§ TASK DIRECTIONS
Which lines in the data below contain the word "tecnosti"? Return each of them.
^^^^
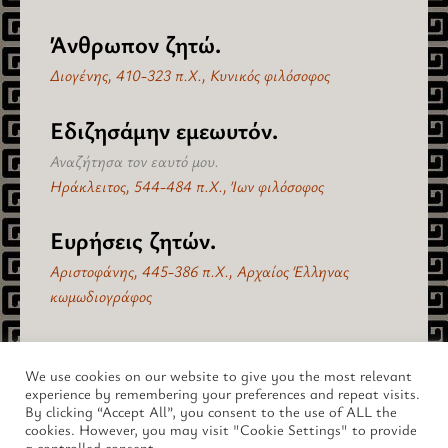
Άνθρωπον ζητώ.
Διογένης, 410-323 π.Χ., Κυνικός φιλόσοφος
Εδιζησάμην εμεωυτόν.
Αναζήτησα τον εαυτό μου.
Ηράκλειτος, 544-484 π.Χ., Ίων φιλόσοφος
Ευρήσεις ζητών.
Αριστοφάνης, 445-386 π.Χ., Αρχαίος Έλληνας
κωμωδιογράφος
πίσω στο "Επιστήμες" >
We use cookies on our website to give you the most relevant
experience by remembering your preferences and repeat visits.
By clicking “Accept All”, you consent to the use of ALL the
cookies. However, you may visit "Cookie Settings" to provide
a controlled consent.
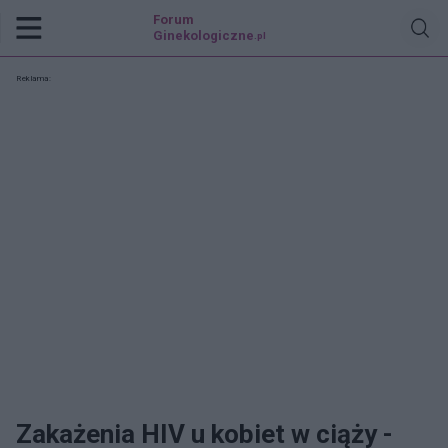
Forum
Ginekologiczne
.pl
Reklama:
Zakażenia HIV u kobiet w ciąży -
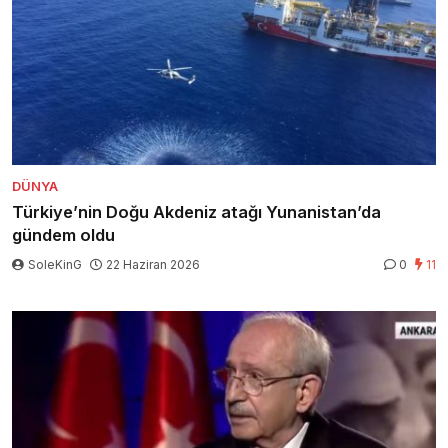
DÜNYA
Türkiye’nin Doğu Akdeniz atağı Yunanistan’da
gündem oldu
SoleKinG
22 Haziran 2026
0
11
^^^^
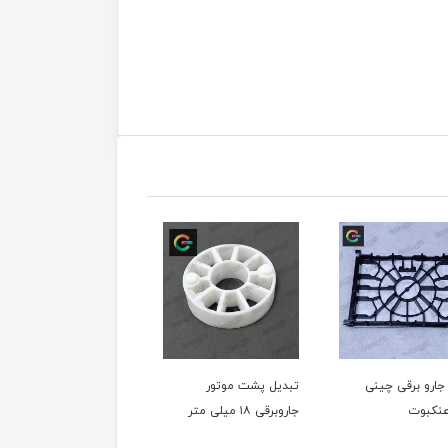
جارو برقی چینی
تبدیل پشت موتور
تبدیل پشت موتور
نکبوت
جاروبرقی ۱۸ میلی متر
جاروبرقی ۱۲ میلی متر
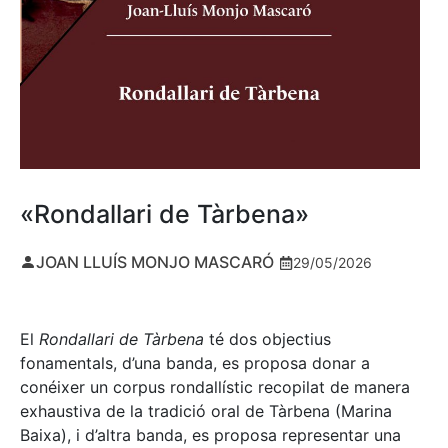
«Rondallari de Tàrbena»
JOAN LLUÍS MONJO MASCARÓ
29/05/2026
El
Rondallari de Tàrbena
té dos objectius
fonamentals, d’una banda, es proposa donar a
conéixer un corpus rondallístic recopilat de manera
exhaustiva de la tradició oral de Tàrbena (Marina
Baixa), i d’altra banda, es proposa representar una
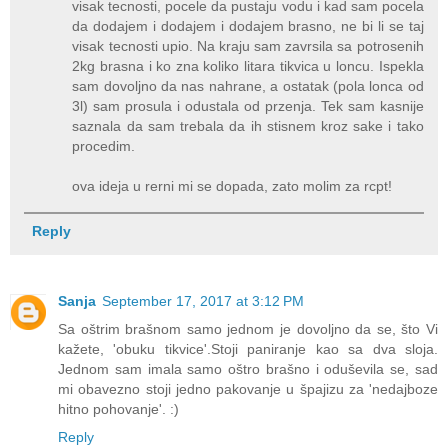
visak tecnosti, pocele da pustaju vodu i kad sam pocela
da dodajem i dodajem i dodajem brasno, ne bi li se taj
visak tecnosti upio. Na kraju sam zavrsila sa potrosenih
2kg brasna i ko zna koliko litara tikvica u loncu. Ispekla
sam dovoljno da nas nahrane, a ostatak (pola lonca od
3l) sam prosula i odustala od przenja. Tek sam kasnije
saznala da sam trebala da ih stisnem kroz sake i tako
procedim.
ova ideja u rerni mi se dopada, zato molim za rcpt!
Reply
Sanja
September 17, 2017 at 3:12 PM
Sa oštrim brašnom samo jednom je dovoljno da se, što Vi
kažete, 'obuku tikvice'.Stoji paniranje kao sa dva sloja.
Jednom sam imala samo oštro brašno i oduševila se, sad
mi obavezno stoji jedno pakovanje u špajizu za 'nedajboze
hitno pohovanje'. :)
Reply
^^^^
§ RESULT OF THIS EXERCISE
visak tecnosti, pocele da pustaju vodu i kad sam pocela
visak tecnosti upio. Na kraju sam zavrsila sa potrosenih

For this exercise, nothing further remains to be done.